Probation is part of a sentence for committing a crime. Essentially, a judge decides how much time a person must serve in jail, guided by the laws of the state, and how much time after incarceration is spent on probation. Sometimes a judge will only sentence a person convicted of a minor crime to one to several years of probation.
While on probation, a condition of the sentence may be to have weekly or monthly meetings with a probation officer. Other conditions might be applied; a person might not be able to drive, for example, or might have a curfew. He or she must also not commit further crimes while on probation, or it may be violated. This empowers the courts to send the person to jail to serve the length of the original sentence, and to serve any additional time for new crimes.
Parole, on the other hand, is granted to people who are in jail. With many crimes, sentencing has a maximum amount of years imposed.

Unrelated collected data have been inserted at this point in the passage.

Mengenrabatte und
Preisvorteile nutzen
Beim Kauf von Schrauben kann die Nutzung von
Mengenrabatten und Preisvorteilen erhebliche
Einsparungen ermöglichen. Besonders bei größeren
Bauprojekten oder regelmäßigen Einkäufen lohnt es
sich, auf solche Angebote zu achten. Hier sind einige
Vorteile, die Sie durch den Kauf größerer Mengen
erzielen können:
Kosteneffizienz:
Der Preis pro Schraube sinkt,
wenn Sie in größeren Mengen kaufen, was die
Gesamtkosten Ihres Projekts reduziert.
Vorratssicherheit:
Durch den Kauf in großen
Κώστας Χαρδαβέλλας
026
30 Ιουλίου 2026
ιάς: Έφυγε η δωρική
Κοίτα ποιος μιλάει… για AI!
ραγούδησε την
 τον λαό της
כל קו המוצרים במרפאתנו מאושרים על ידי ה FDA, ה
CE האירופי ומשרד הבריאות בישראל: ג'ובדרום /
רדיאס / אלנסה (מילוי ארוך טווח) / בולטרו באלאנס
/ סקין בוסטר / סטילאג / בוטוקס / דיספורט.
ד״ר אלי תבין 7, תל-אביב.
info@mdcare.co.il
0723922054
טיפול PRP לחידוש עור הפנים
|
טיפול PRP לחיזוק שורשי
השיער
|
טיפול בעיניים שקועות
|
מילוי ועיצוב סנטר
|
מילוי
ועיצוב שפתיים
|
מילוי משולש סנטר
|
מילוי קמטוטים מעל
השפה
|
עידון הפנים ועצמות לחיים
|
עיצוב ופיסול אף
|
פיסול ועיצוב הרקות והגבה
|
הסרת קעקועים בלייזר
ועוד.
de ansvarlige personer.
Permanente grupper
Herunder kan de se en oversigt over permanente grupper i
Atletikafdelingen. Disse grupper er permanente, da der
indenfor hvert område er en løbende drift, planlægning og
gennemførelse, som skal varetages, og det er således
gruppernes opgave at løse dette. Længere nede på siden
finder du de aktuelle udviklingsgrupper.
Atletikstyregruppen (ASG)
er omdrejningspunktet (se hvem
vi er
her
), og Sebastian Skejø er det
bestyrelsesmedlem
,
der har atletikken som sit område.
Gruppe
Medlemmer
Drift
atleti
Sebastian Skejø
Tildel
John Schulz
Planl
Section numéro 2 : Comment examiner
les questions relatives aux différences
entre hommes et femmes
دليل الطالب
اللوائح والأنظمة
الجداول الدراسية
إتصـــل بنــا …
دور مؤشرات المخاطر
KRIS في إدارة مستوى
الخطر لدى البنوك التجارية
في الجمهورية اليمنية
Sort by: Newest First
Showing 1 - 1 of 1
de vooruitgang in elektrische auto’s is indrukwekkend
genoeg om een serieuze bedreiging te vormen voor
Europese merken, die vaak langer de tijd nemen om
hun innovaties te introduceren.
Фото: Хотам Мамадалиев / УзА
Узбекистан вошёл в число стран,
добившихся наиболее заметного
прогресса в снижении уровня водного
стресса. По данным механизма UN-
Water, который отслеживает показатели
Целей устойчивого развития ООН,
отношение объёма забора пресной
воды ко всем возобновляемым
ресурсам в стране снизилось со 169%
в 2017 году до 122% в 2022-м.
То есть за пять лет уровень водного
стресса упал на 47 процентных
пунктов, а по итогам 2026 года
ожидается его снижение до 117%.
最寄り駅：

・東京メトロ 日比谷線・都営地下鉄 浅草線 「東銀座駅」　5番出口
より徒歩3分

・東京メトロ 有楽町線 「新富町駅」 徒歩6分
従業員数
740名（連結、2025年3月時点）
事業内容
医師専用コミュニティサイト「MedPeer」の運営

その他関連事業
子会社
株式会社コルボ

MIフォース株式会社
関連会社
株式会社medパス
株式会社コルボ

These years in jail, however, can be shortened if the person convicted of a crime behaves well in prison. After a time, a person in prison “comes up” for parole.
The decision to grant a person parole is made by a parole board. If the person has done well in prison, and early release is not contested, the board can shorten prison time. There is great motivation to release nonviolent offenders, since many jails are overcrowded.
When a person receives parole, he or she is often bound by many conditions. For example, committing a crime violates the terms of parole and can result in a return to prison. Even failing to regularly meet with a parole officer, (also called a probation officer), or leaving the jurisdiction without appropriate application and notice can be seen as violating parole. A violation means going back to prison to serve out the rest of one’s sentence.
Being on parole is quite similar to being on probation. The person expects a greater degree of supervision and is bound by the parole board or the court to behave in an exemplary fashion. Conditions of both must be met or one may end up in jail. Because of these similarities, the terms are often confused.